» **What you are asked to do**: An exact copy of every record below is needed, with all pictures removed.

== Records supplied ==

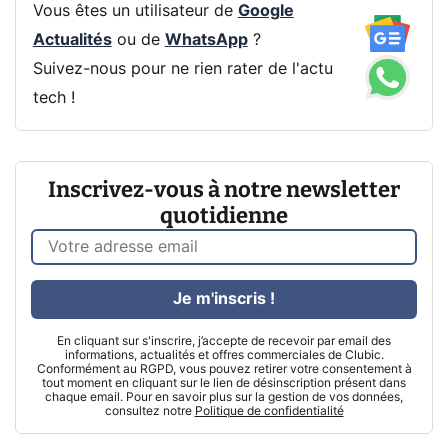
Vous êtes un utilisateur de
Google
Actualités
ou de
WhatsApp
?
Suivez-nous pour ne rien rater de l'actu
tech !
Inscrivez-vous à notre newsletter
quotidienne
Je m'inscris !
En cliquant sur s'inscrire, j’accepte de recevoir par email des
informations, actualités et offres commerciales de Clubic.
Conformément au RGPD, vous pouvez retirer votre consentement à
tout moment en cliquant sur le lien de désinscription présent dans
chaque email. Pour en savoir plus sur la gestion de vos données,
consultez notre
Politique de confidentialité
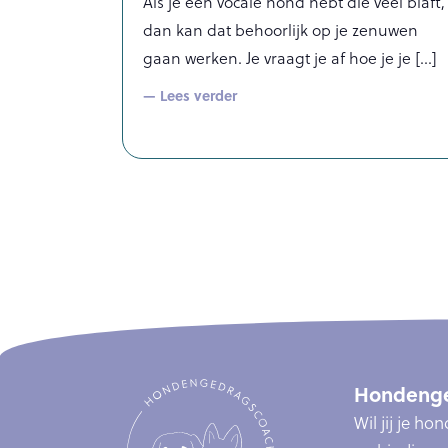
Als je een vocale hond hebt die veel blaft,
dan kan dat behoorlijk op je zenuwen
gaan werken. Je vraagt je af hoe je je
— Lees verder
Hondenge
Wil jij je h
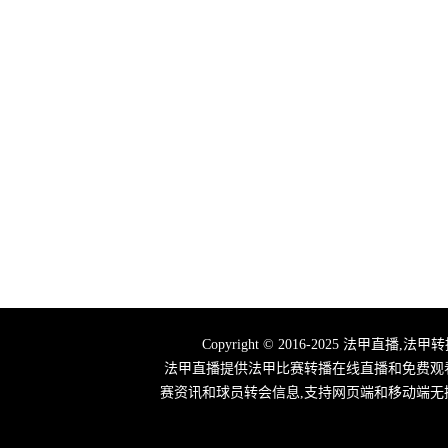
Copyright © 2016-2025 法
法甲直播提供法甲比赛转播在线直播和免费观
赛资讯和球员转会信息,支持网页端和移动端无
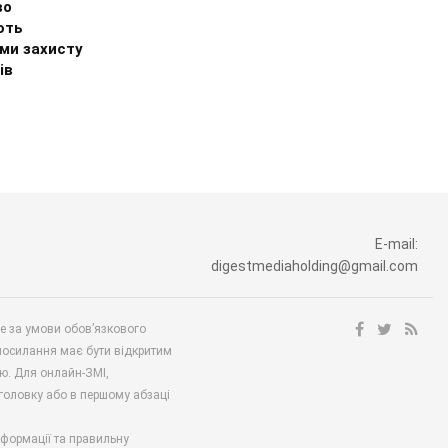
во
ють
ми захисту
ів
E-mail:
digestmediaholding@gmail.com
ше за умови обов’язкового
посилання має бути відкритим
ю. Для онлайн-ЗМІ,
аголовку або в першому абзаці
нформації та правильну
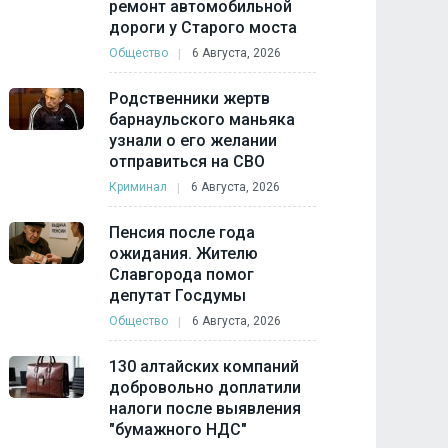
ремонт автомобильной
дороги у Старого моста
Общество
6 Августа, 2026
Родственники жертв
барнаульского маньяка
узнали о его желании
отправиться на СВО
Криминал
6 Августа, 2026
Пенсия после года
ожидания. Жителю
Славгорода помог
депутат Госдумы
Общество
6 Августа, 2026
130 алтайских компаний
добровольно доплатили
налоги после выявления
"бумажного НДС"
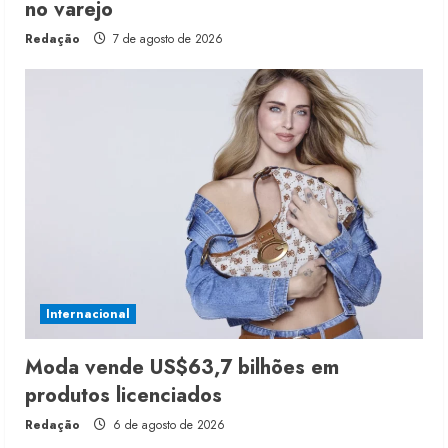
no varejo
Redação
7 de agosto de 2026
Internacional
Moda vende US$63,7 bilhões em
produtos licenciados
Redação
6 de agosto de 2026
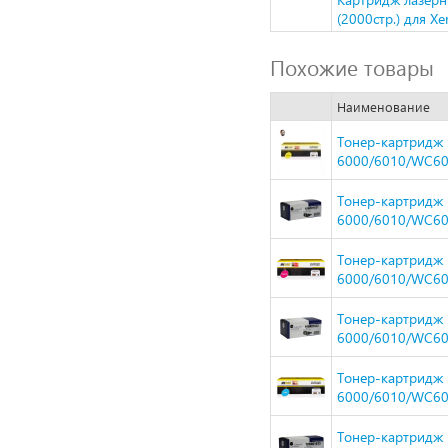
(2000стр.) для X
Похожие товары
Наименование
Тонер-картридж H
6000/6010/WC601
Тонер-картридж 
6000/6010/WC601
Тонер-картридж H
6000/6010/WC60
Тонер-картридж 
6000/6010/WC60
Тонер-картридж H
6000/6010/WC601
Тонер-картридж 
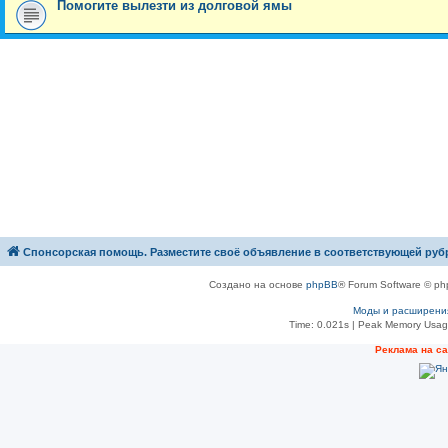
Помогите вылезти из долговой ямы
Спонсорская помощь. Разместите своё объявление в соответствующей руб
Создано на основе
phpBB
® Forum Software © ph
Моды и расширени
Time: 0.021s
| Peak Memory Usage
Рeклама на с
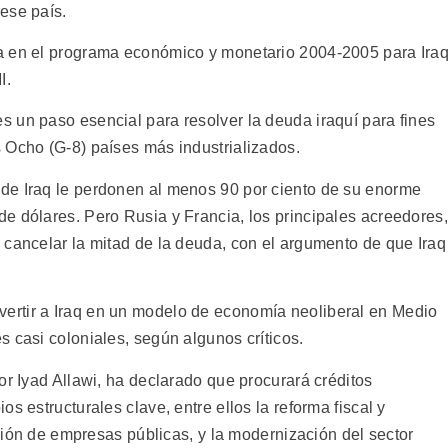
ese país.
a en el programa económico y monetario 2004-2005 para Iraq
I.
 un paso esencial para resolver la deuda iraquí para fines
 Ocho (G-8) países más industrializados.
de Iraq le perdonen al menos 90 por ciento de su enorme
e dólares. Pero Rusia y Francia, los principales acreedores,
 cancelar la mitad de la deuda, con el argumento de que Iraq
rtir a Iraq en un modelo de economía neoliberal en Medio
 casi coloniales, según algunos críticos.
or Iyad Allawi, ha declarado que procurará créditos
s estructurales clave, entre ellos la reforma fiscal y
ación de empresas públicas, y la modernización del sector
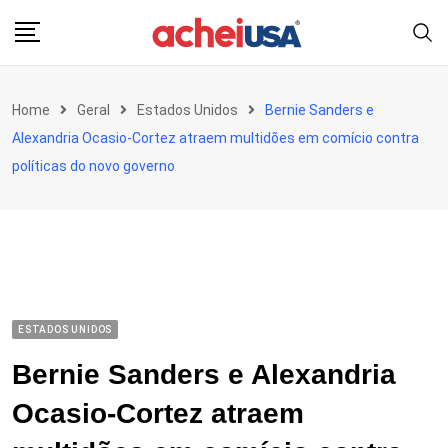
Skip
to
content
Home
Geral
Estados Unidos
Bernie Sanders e
Alexandria Ocasio-Cortez atraem multidões em comício contra
políticas do novo governo
ESTADOS UNIDOS
Bernie Sanders e Alexandria
Ocasio-Cortez atraem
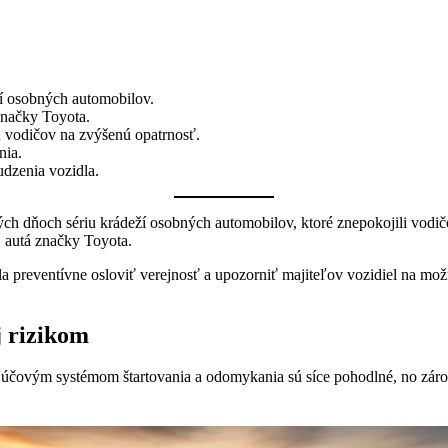
ží osobných automobilov.
značky Toyota.
ú vodičov na zvýšenú opatrnosť.
nia.
udzenia vozidla.
dňoch sériu krádeží osobných automobilov, ktoré znepokojili vodičov
j autá značky Toyota.
la preventívne osloviť verejnosť a upozorniť majiteľov vozidiel na mo
 rizikom
účovým systémom štartovania a odomykania sú síce pohodlné, no záro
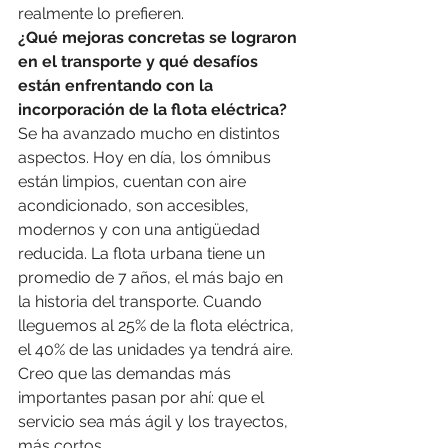
realmente lo prefieren.
¿Qué mejoras concretas se lograron 
en el transporte y qué desafíos 
están enfrentando con la 
incorporación de la flota eléctrica?
Se ha avanzado mucho en distintos 
aspectos. Hoy en día, los ómnibus 
están limpios, cuentan con aire 
acondicionado, son accesibles, 
modernos y con una antigüedad 
reducida. La flota urbana tiene un 
promedio de 7 años, el más bajo en 
la historia del transporte. Cuando 
lleguemos al 25% de la flota eléctrica, 
el 40% de las unidades ya tendrá aire. 
Creo que las demandas más 
importantes pasan por ahí: que el 
servicio sea más ágil y los trayectos, 
más cortos.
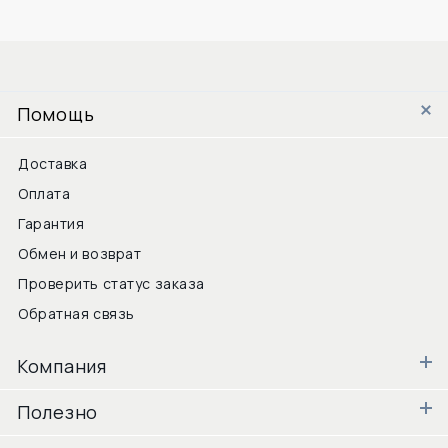
Помощь
Доставка
Оплата
Гарантия
Обмен и возврат
Проверить статус заказа
Обратная связь
Компания
Полезно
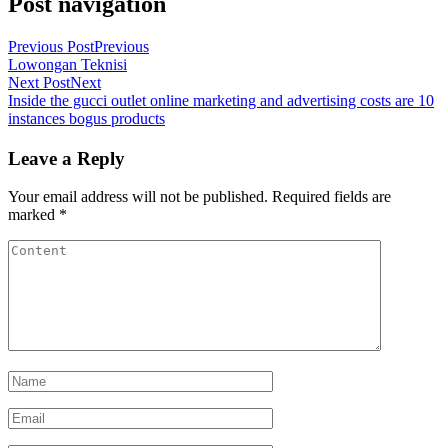
Post navigation
Previous Post
Previous
Lowongan Teknisi
Next Post
Next
Inside the gucci outlet online marketing and advertising costs are 10
instances bogus products
Leave a Reply
Your email address will not be published.
Required fields are
marked
*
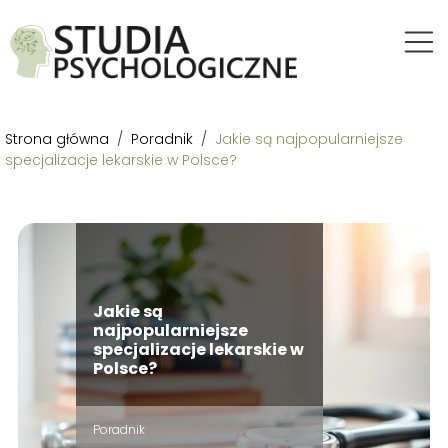
Strona główna
/
Poradnik
/
Jakie są najpopularniejsze
specjalizacje lekarskie w Polsce?
Jakie są
najpopularniejsze
specjalizacje lekarskie w
Polsce?
Poradnik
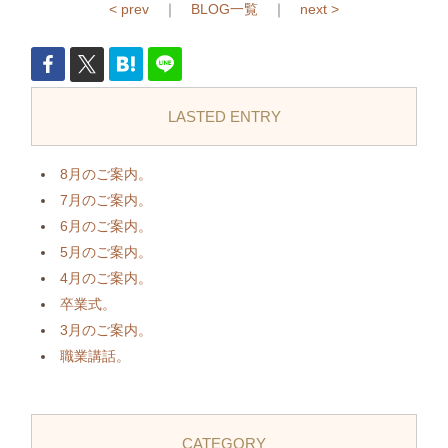
< prev
｜
BLOG一覧
｜
next >
LASTED ENTRY
8月のご案内。
7月のご案内。
6月のご案内。
5月のご案内。
4月のご案内。
卒業式。
3月のご案内。
職業講話。
CATEGORY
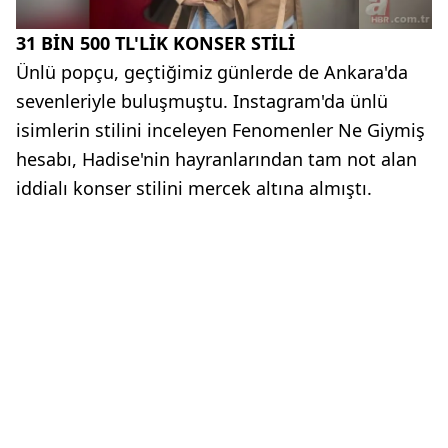
31 BİN 500 TL'LİK KONSER STİLİ
Ünlü popçu, geçtiğimiz günlerde de Ankara'da
sevenleriyle buluşmuştu. Instagram'da ünlü
isimlerin stilini inceleyen Fenomenler Ne Giymiş
hesabı, Hadise'nin hayranlarından tam not alan
iddialı konser stilini mercek altına almıştı.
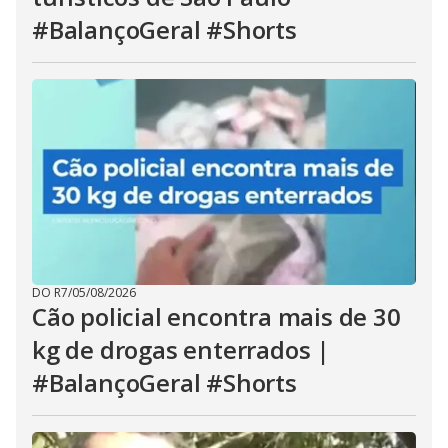
#BalançoGeral #Shorts
DO R7
/
05/08/2026
Cão policial encontra mais de 30
kg de drogas enterrados |
#BalançoGeral #Shorts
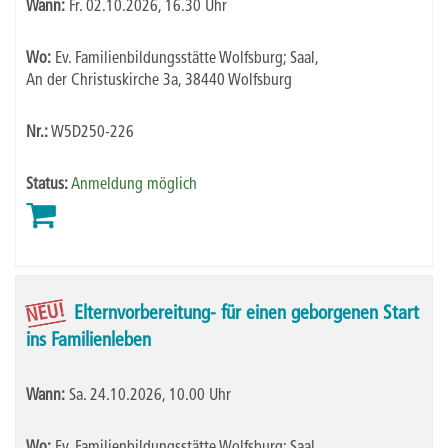
Wann:
Fr.
02.10.2026, 16.30 Uhr
Wo:
Ev. Familienbildungsstätte Wolfsburg; Saal,
An der Christuskirche 3a, 38440 Wolfsburg
Nr.:
W5D250-226
Status:
Anmeldung möglich
NEU!
Elternvorbereitung- für einen geborgenen Start
ins Familienleben
Wann:
Sa.
24.10.2026, 10.00 Uhr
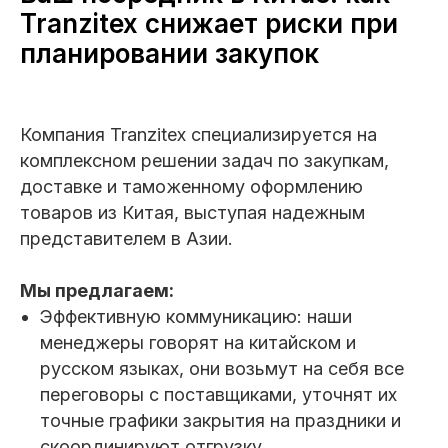
Tranzitex снижает риски при
планировании закупок
Компания Tranzitex специализируется на
комплексном решении задач по закупкам,
доставке и таможенному оформлению
товаров из Китая, выступая надежным
представителем в Азии.
Мы предлагаем:
Эффективную коммуникацию: наши
менеджеры говорят на китайском и
русском языках, они возьмут на себя все
переговоры с поставщиками, уточнят их
точные графики закрытия на праздники и
скоординируют отгрузку.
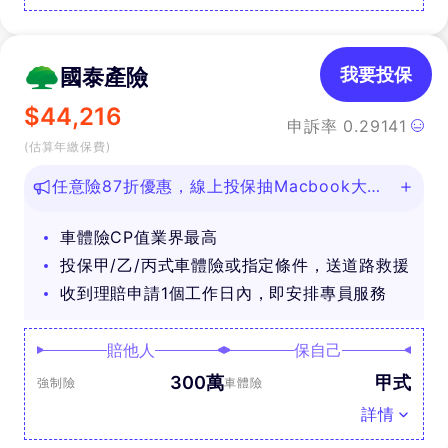
國泰產險
我要投保
$
44,216
申訴率
0.29141
(估算年繳保費)
任意險87折優惠，線上投保抽Macbook大
獎！
車體險CP值業界最高
投保甲/乙/丙式車體險或指定條件，送道路救援
收到理賠申請1個工作日內，即安排專員服務
賠他人
保自己
300萬
甲式
強制險
車體險
詳情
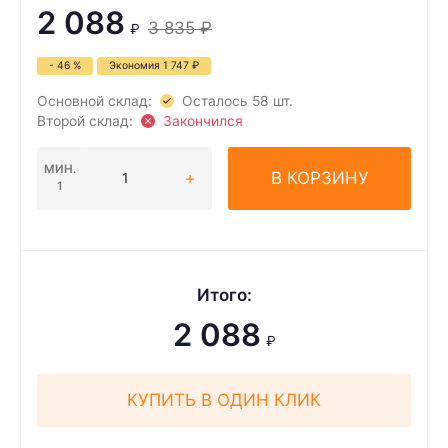
2 088
3 835
₽
₽
- 46 %
Экономия
1 747
₽
Основной склад:
Осталось 58 шт.
Второй склад:
Закончился
МИН.
В КОРЗИНУ
1
Итого:
2 088
₽
КУПИТЬ В ОДИН КЛИК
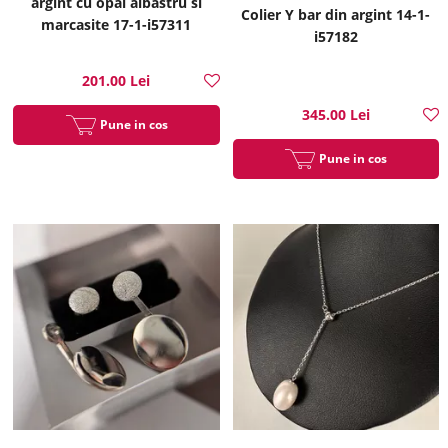
argint cu opal albastru si
Colier Y bar din argint 14-1-
marcasite 17-1-i57311
i57182
201.00 Lei
345.00 Lei
Pune in cos
Pune in cos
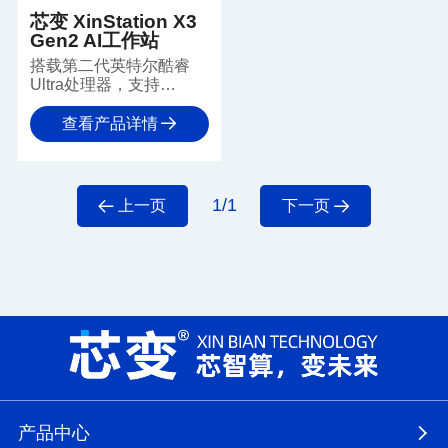
芯变 XinStation X3
Gen2 AI工作站
搭载第二代英特尔酷睿
Ultra处理器，支持
256GB DDR5内存、
PCIe 5.0显卡及多高速固
查看产品详情
态，结合高可靠供电，保
障内容创作、视频后期等
专业负载持续高效运行，
让创意无忧施展。
1/1
上一页
下一页
产品中心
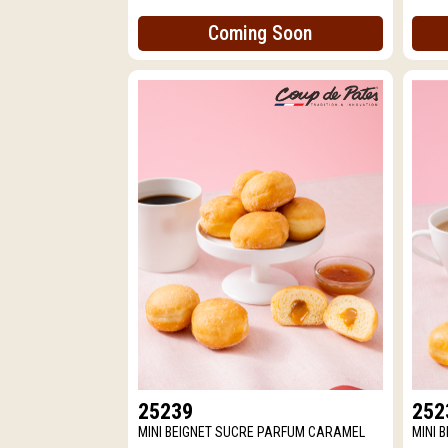
Coming Soon
25239
252
MINI BEIGNET SUCRE PARFUM CARAMEL
MINI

===

» **Response area**:
Vous êtes un utilisateur de
Google
Actualités
ou de
WhatsApp
?
Suivez-nous pour ne rien rater de l'actu
tech !
Inscrivez-vous à notre newsletter
quotidienne
Je m'inscris !
En cliquant sur s'inscrire, j’accepte de recevoir par email des
informations, actualités et offres commerciales de Clubic.
Conformément au RGPD, vous pouvez retirer votre consentement à
tout moment en cliquant sur le lien de désinscription présent dans
chaque email. Pour en savoir plus sur la gestion de vos données,
consultez notre
Politique de confidentialité
Als je een vocale hond hebt die veel blaft,
dan kan dat behoorlijk op je zenuwen
gaan werken. Je vraagt je af hoe je je
— Lees verder
Hondenge
Wil jij je h
Copyright © 2016-2025 法
法甲直播提供法甲比赛转播在线直播和免费观
赛资讯和球员转会信息,支持网页端和移动端无
во
ють
ми захисту
ів
E-mail:
digestmediaholding@gmail.com
ше за умови обов’язкового
посилання має бути відкритим
ю. Для онлайн-ЗМІ,
аголовку або в першому абзаці
нформації та правильну
ремонт автомобильной
дороги у Старого моста
Общество
6 Августа, 2026
Родственники жертв
барнаульского маньяка
узнали о его желании
отправиться на СВО
Криминал
6 Августа, 2026
Пенсия после года
ожидания. Жителю
Славгорода помог
депутат Госдумы
Общество
6 Августа, 2026
130 алтайских компаний
добровольно доплатили
налоги после выявления
"бумажного НДС"
no varejo
Redação
7 de agosto de 2026
Internacional
Moda vende US$63,7 bilhões em
produtos licenciados
Redação
6 de agosto de 2026
(2000стр.) для X
Похожие товары
Наименование
Тонер-картридж H
6000/6010/WC601
Тонер-картридж 
6000/6010/WC601
Тонер-картридж H
6000/6010/WC60
Тонер-картридж 
6000/6010/WC60
Тонер-картридж H
6000/6010/WC601
Тонер-картридж 
Помогите вылезти из долговой ямы
Спонсорская помощь. Разместите своё объявление в соответствующей руб
Создано на основе
phpBB
® Forum Software © ph
Моды и расширени
Time: 0.021s
| Peak Memory Usage
Рeклама на с
ese país.
a en el programa económico y monetario 2004-2005 para Iraq
I.
 un paso esencial para resolver la deuda iraquí para fines
 Ocho (G-8) países más industrializados.
de Iraq le perdonen al menos 90 por ciento de su enorme
e dólares. Pero Rusia y Francia, los principales acreedores,
 cancelar la mitad de la deuda, con el argumento de que Iraq
rtir a Iraq en un modelo de economía neoliberal en Medio
 casi coloniales, según algunos críticos.
or Iyad Allawi, ha declarado que procurará créditos
s estructurales clave, entre ellos la reforma fiscal y
ación de empresas públicas, y la modernización del sector
Skip
to
content
Home
Geral
Estados Unidos
Bernie Sanders e
Alexandria Ocasio-Cortez atraem multidões em comício contra
políticas do novo governo
ESTADOS UNIDOS
Bernie Sanders e Alexandria
Ocasio-Cortez atraem
ží osobných automobilov.
značky Toyota.
ú vodičov na zvýšenú opatrnosť.
nia.
udzenia vozidla.
dňoch sériu krádeží osobných automobilov, ktoré znepokojili vodičov
j autá značky Toyota.
la preventívne osloviť verejnosť a upozorniť majiteľov vozidiel na mo
 rizikom
účovým systémom štartovania a odomykania sú síce pohodlné, no záro
realmente lo prefieren.
¿Qué mejoras concretas se lograron 
en el transporte y qué desafíos 
están enfrentando con la 
incorporación de la flota eléctrica?
Se ha avanzado mucho en distintos 
aspectos. Hoy en día, los ómnibus 
están limpios, cuentan con aire 
acondicionado, son accesibles, 
modernos y con una antigüedad 
reducida. La flota urbana tiene un 
promedio de 7 años, el más bajo en 
la historia del transporte. Cuando 
lleguemos al 25% de la flota eléctrica, 
el 40% de las unidades ya tendrá aire. 
Creo que las demandas más 
importantes pasan por ahí: que el 
servicio sea más ágil y los trayectos, 
más cortos.
Помощь
Доставка
Оплата
Гарантия
Обмен и возврат
Проверить статус заказа
Обратная связь
Компания
Полезно
Post navigation
Previous Post
Previous
Lowongan Teknisi
Next Post
Next
Inside the gucci outlet online marketing and advertising costs are 10
instances bogus products
Leave a Reply
Your email address will not be published.
Required fields are
marked
*
Strona główna
/
Poradnik
/
Jakie są najpopularniejsze
specjalizacje lekarskie w Polsce?
Jakie są
najpopularniejsze
specjalizacje lekarskie w
Polsce?
Poradnik
< prev
｜
BLOG一覧
｜
next >
LASTED ENTRY
8月のご案内。
7月のご案内。
6月のご案内。
5月のご案内。
4月のご案内。
卒業式。
3月のご案内。
職業講話。
CATEGORY
31 BİN 500 TL'LİK KONSER STİLİ
Ünlü popçu, geçtiğimiz günlerde de Ankara'da
sevenleriyle buluşmuştu. Instagram'da ünlü
isimlerin stilini inceleyen Fenomenler Ne Giymiş
hesabı, Hadise'nin hayranlarından tam not alan
iddialı konser stilini mercek altına almıştı.
#BalançoGeral #Shorts
DO R7
/
05/08/2026
Cão policial encontra mais de 30
kg de drogas enterrados |
#BalançoGeral #Shorts
Wann:
Fr.
02.10.2026, 16.30 Uhr
Wo:
Ev. Familienbildungsstätte Wolfsburg; Saal,
An der Christuskirche 3a, 38440 Wolfsburg
Nr.:
W5D250-226
Status:
Anmeldung möglich
NEU!
Elternvorbereitung- für einen geborgenen Start
ins Familienleben
Wann:
Sa.
24.10.2026, 10.00 Uhr
Tranzitex снижает риски при
планировании закупок
Компания Tranzitex специализируется на
комплексном решении задач по закупкам,
доставке и таможенному оформлению
товаров из Китая, выступая надежным
представителем в Азии.
Мы предлагаем:
Эффективную коммуникацию: наши
менеджеры говорят на китайском и
русском языках, они возьмут на себя все
переговоры с поставщиками, уточнят их
точные графики закрытия на праздники и
скоординируют отгрузку.
國泰產險
我要投保
$
44,216
申訴率
0.29141
(估算年繳保費)
任意險87折優惠，線上投保抽Macbook大
獎！
車體險CP值業界最高
投保甲/乙/丙式車體險或指定條件，送道路救援
收到理賠申請1個工作日內，即安排專員服務
賠他人
保自己
300萬
甲式
強制險
車體險
詳情
2 088
3 835
₽
₽
- 46 %
Экономия
1 747
₽
Основной склад:
Осталось 58 шт.
Второй склад:
Закончился
МИН.
В КОРЗИНУ
1
Итого:
2 088
₽
КУПИТЬ В ОДИН КЛИК
argint cu opal albastru si
Colier Y bar din argint 14-1-
marcasite 17-1-i57311
i57182
201.00 Lei
345.00 Lei
Pune in cos
Pune in cos
芯变 XinStation X3
Gen2 AI工作站
搭载第二代英特尔酷睿
Ultra处理器，支持
256GB DDR5内存、
PCIe 5.0显卡及多高速固
查看产品详情
态，结合高可靠供电，保
障内容创作、视频后期等
专业负载持续高效运行，
让创意无忧施展。
1/1
上一页
下一页
产品中心
Coming Soon
25239
252
MINI BEIGNET SUCRE PARFUM CARAMEL
MINI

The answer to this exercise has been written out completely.